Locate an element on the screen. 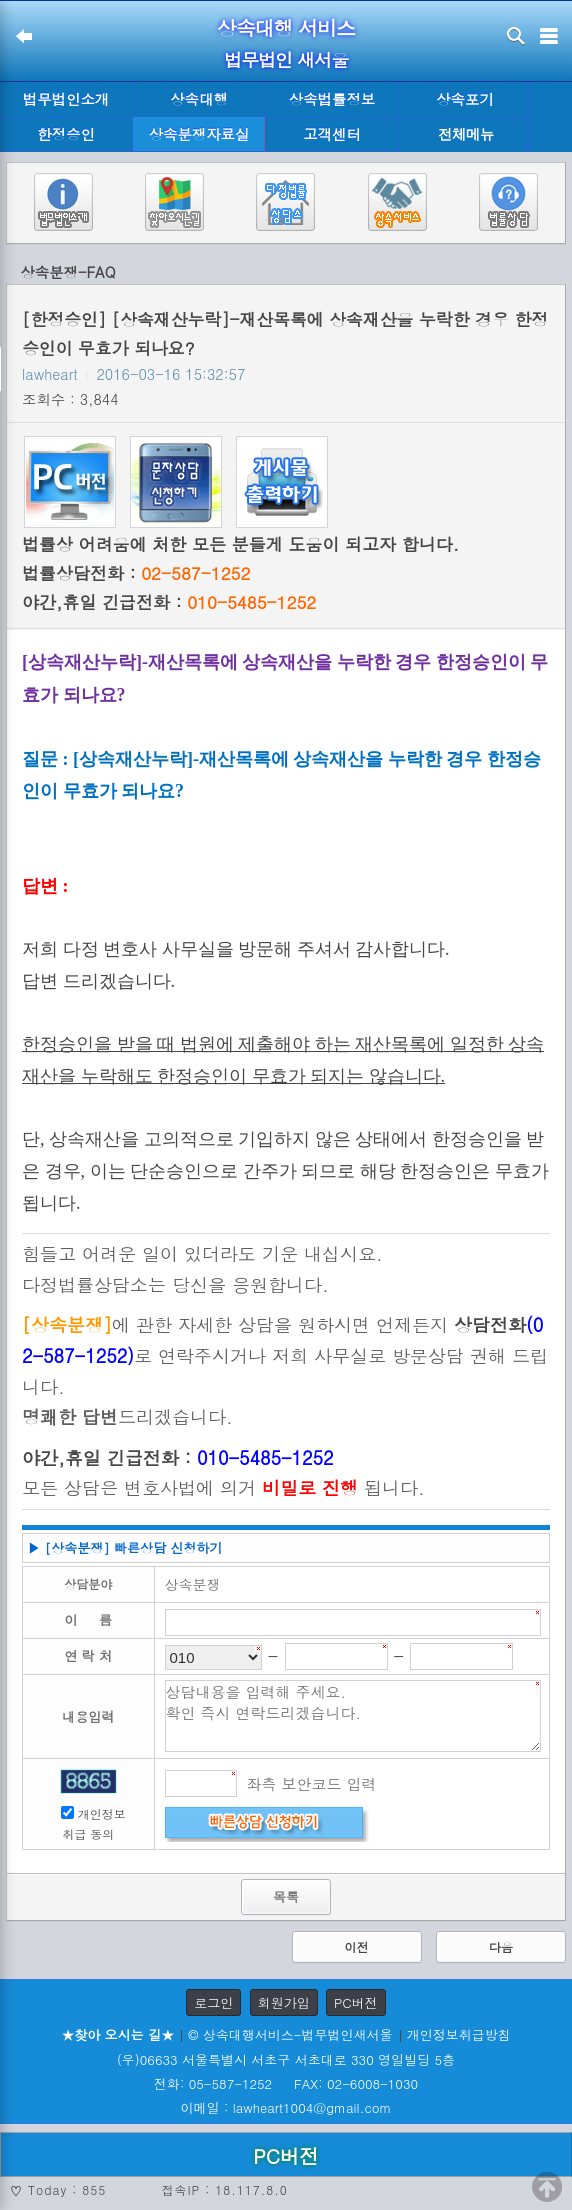 This screenshot has width=572, height=2210. 로그인 is located at coordinates (213, 2002).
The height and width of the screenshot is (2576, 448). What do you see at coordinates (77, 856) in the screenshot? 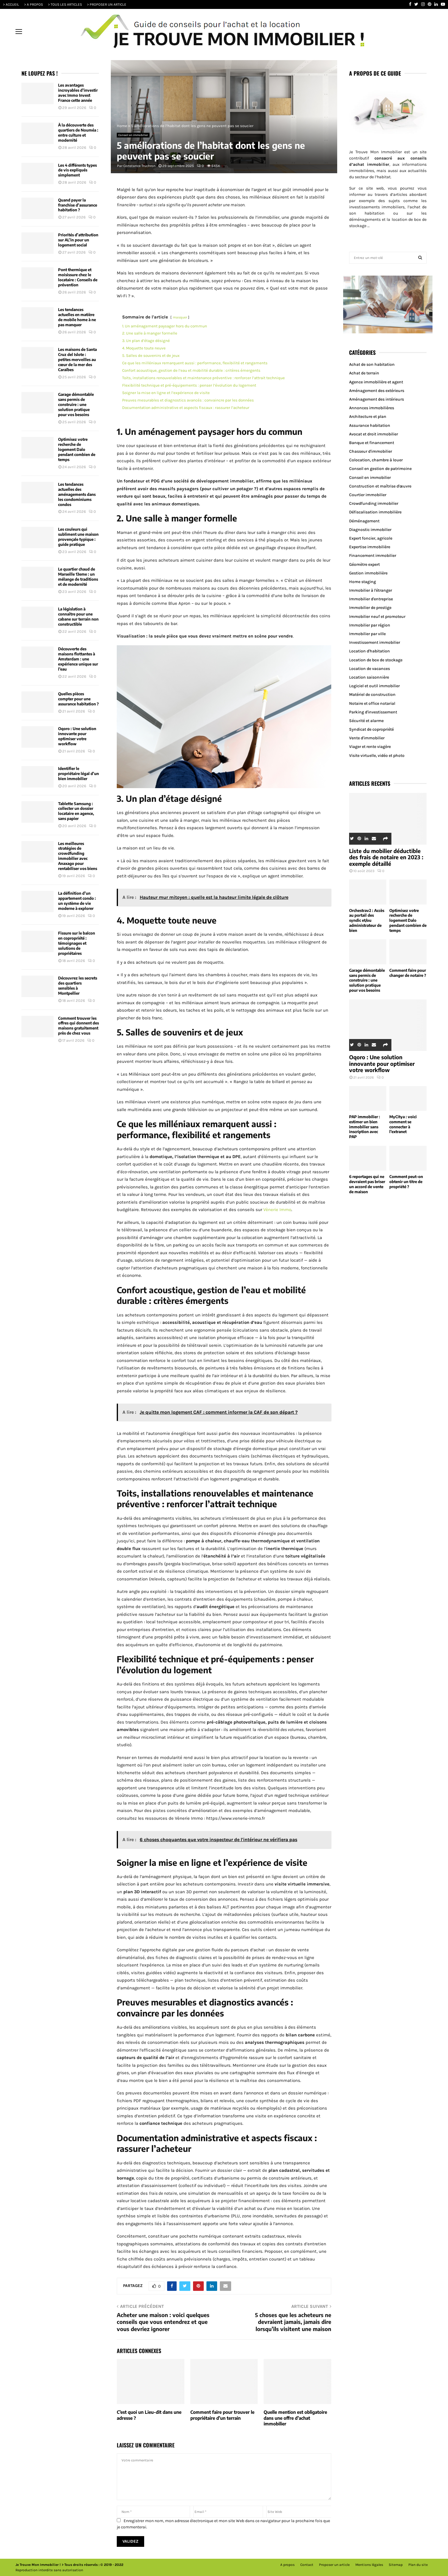
I see `Les meilleures stratégies de crowdfunding immobilier avec Anaxago pour rentabiliser vos biens` at bounding box center [77, 856].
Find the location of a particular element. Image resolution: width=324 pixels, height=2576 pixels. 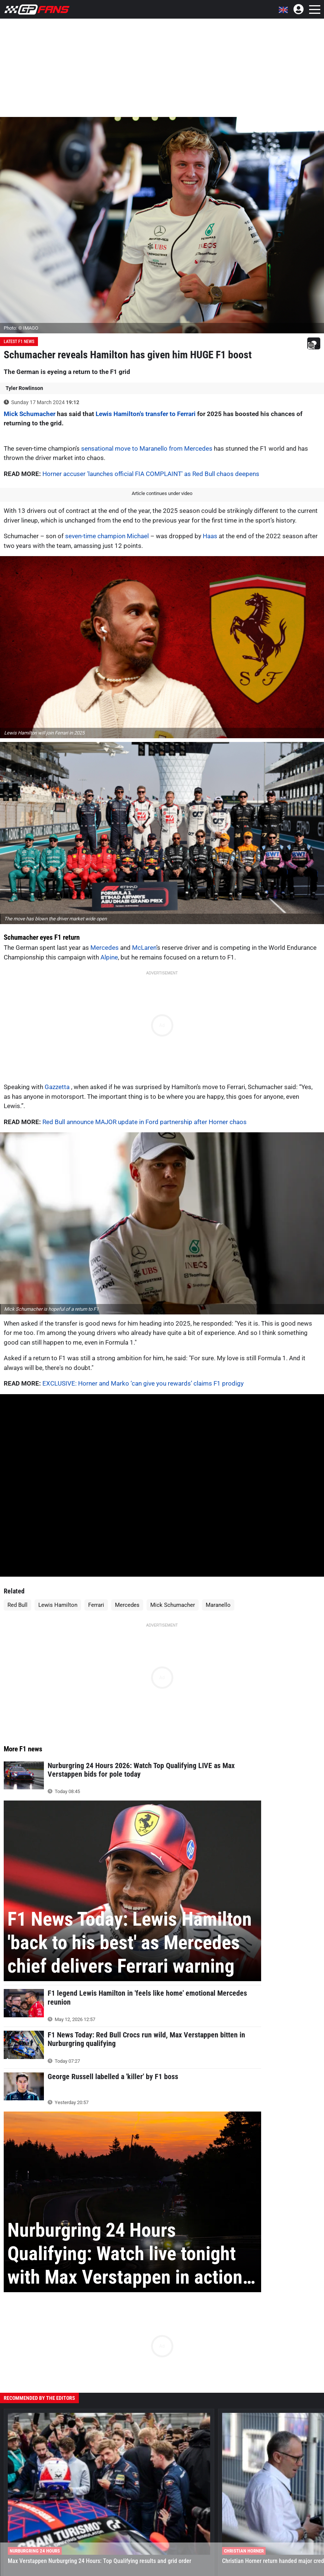

Tyler Rowlinson is located at coordinates (24, 388).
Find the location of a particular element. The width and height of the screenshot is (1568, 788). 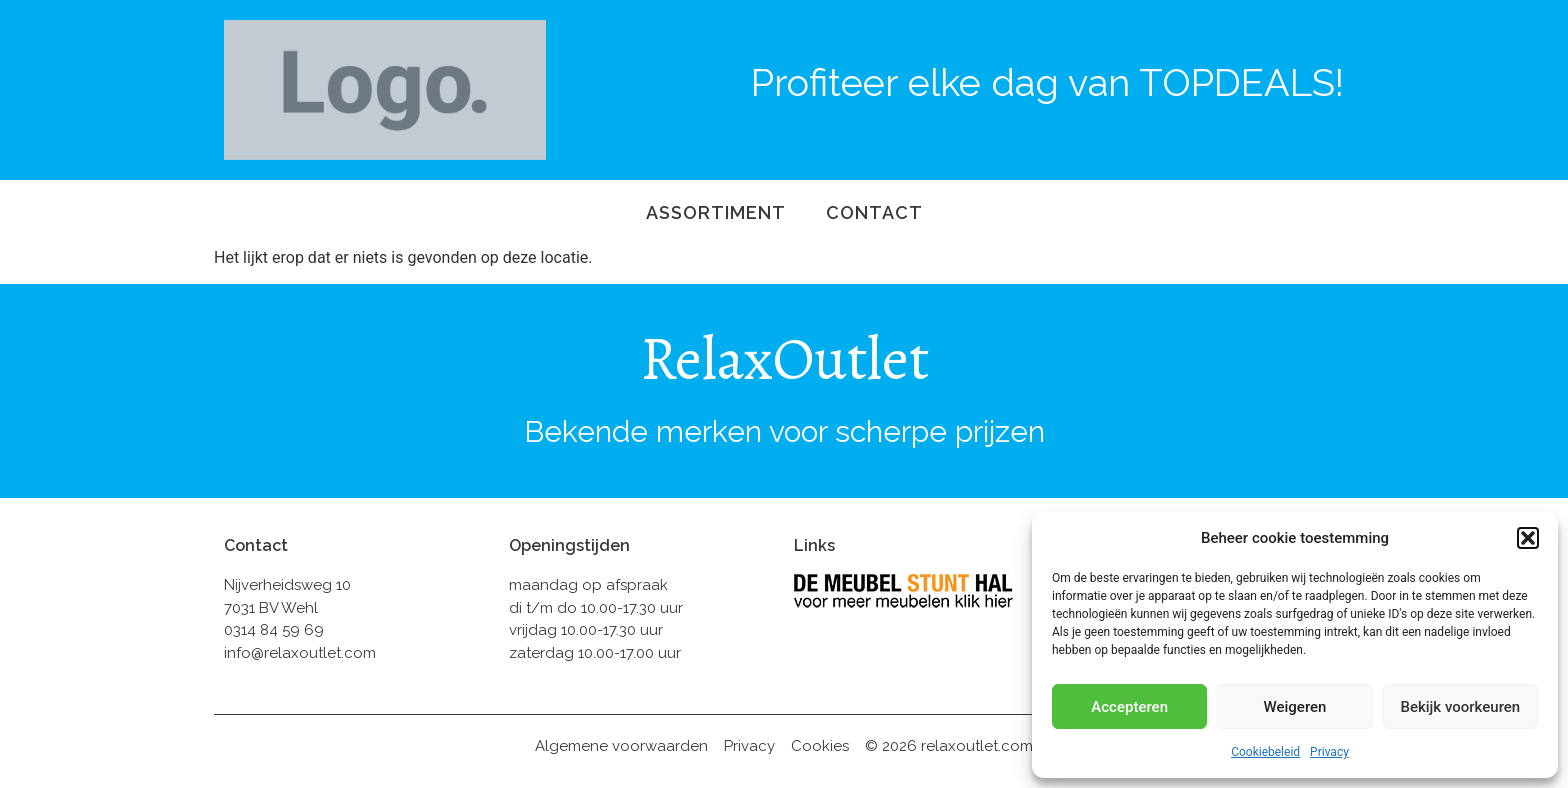

[button] is located at coordinates (1528, 538).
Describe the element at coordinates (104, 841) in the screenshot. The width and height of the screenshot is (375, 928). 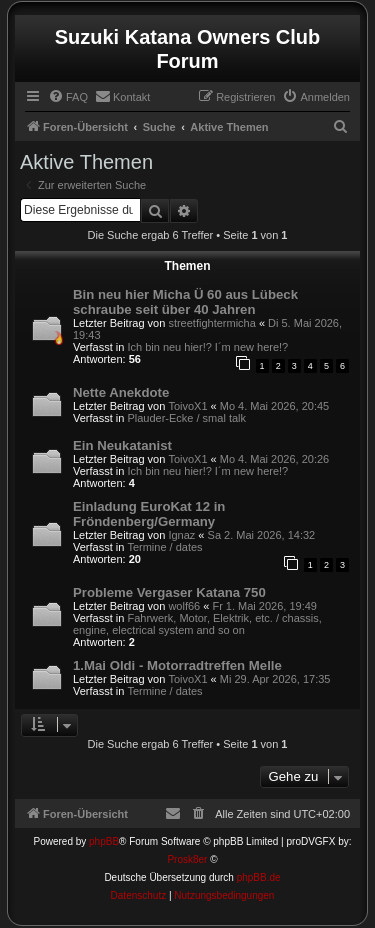
I see `phpBB` at that location.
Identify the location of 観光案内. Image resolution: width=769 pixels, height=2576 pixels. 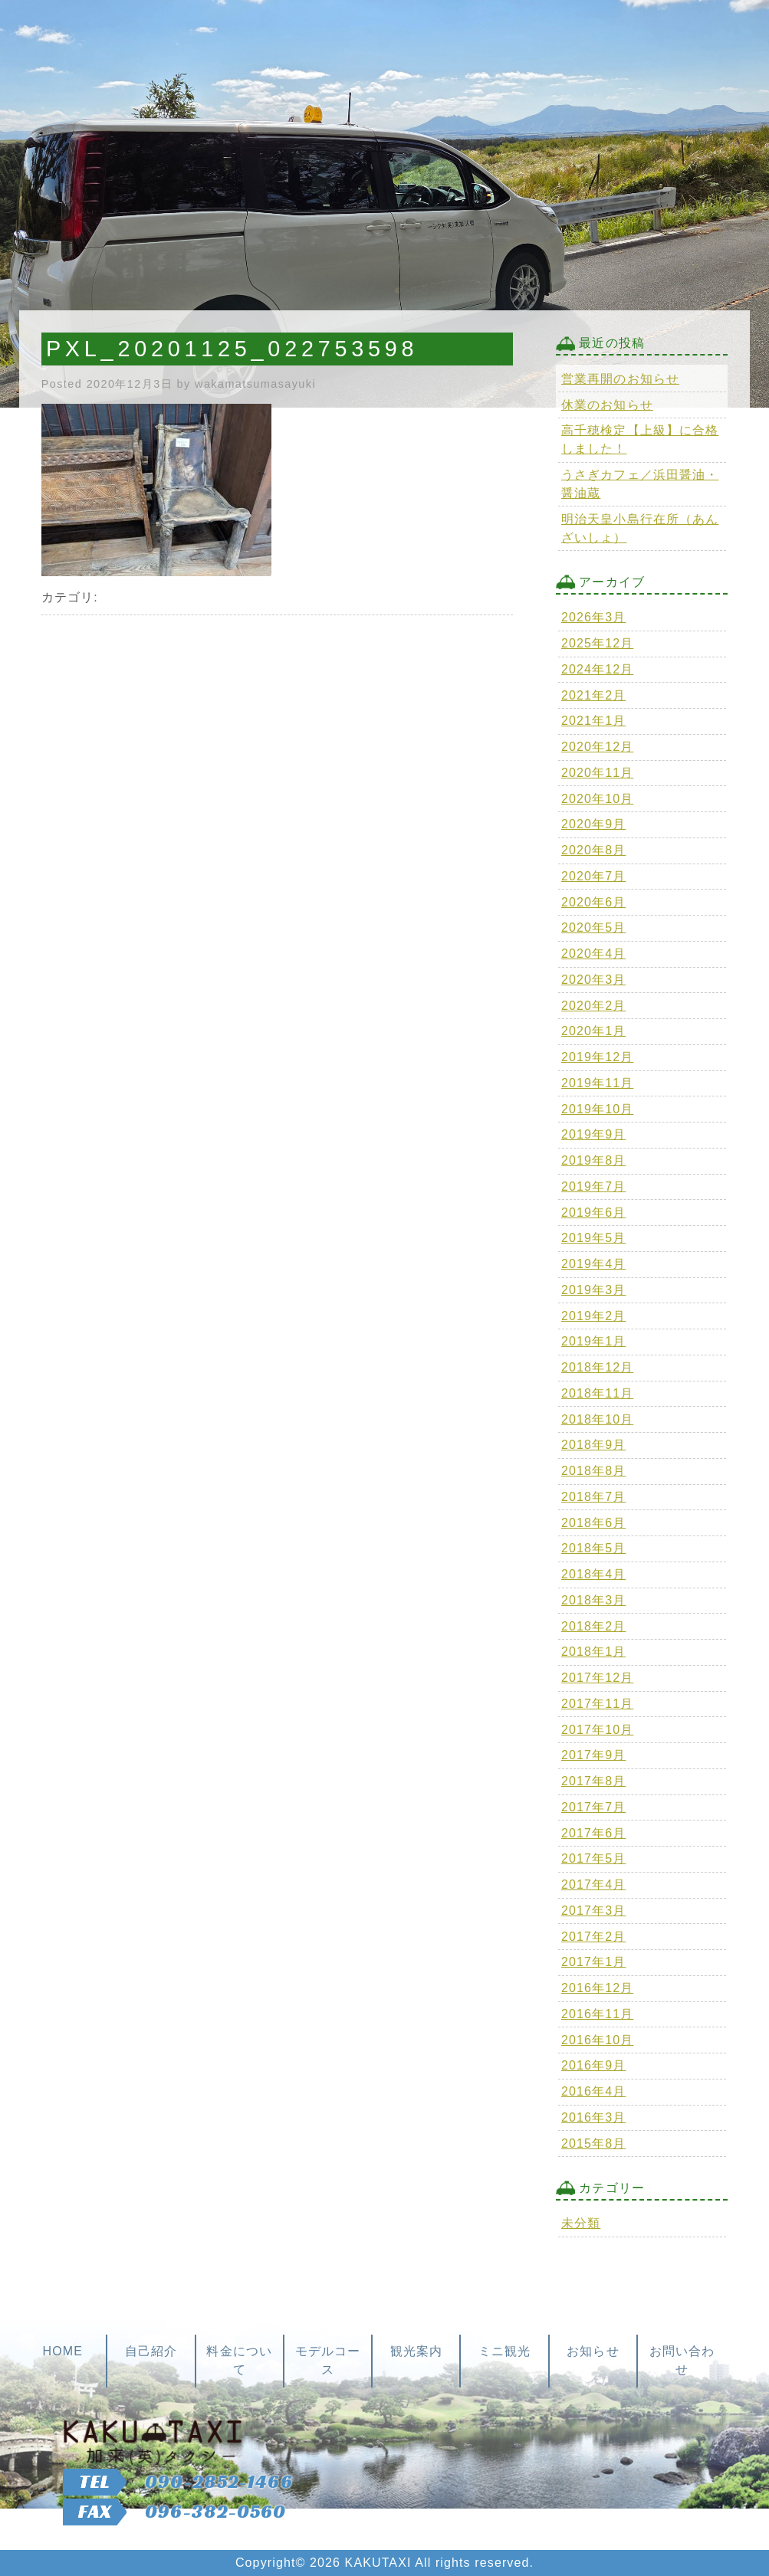
(416, 2351).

Your goal
Everything from the line with "Find the location of a particular element. The" through the end of the records above, and nothing else, is to be quoted exactly; please leave the pictures out.

Final answer
Find the location of a particular element. The width and height of the screenshot is (1568, 788). 

[button] is located at coordinates (1528, 538).
Describe the element at coordinates (104, 841) in the screenshot. The width and height of the screenshot is (375, 928). 
I see `phpBB` at that location.
Identify the location of 観光案内. Image resolution: width=769 pixels, height=2576 pixels. 
(416, 2351).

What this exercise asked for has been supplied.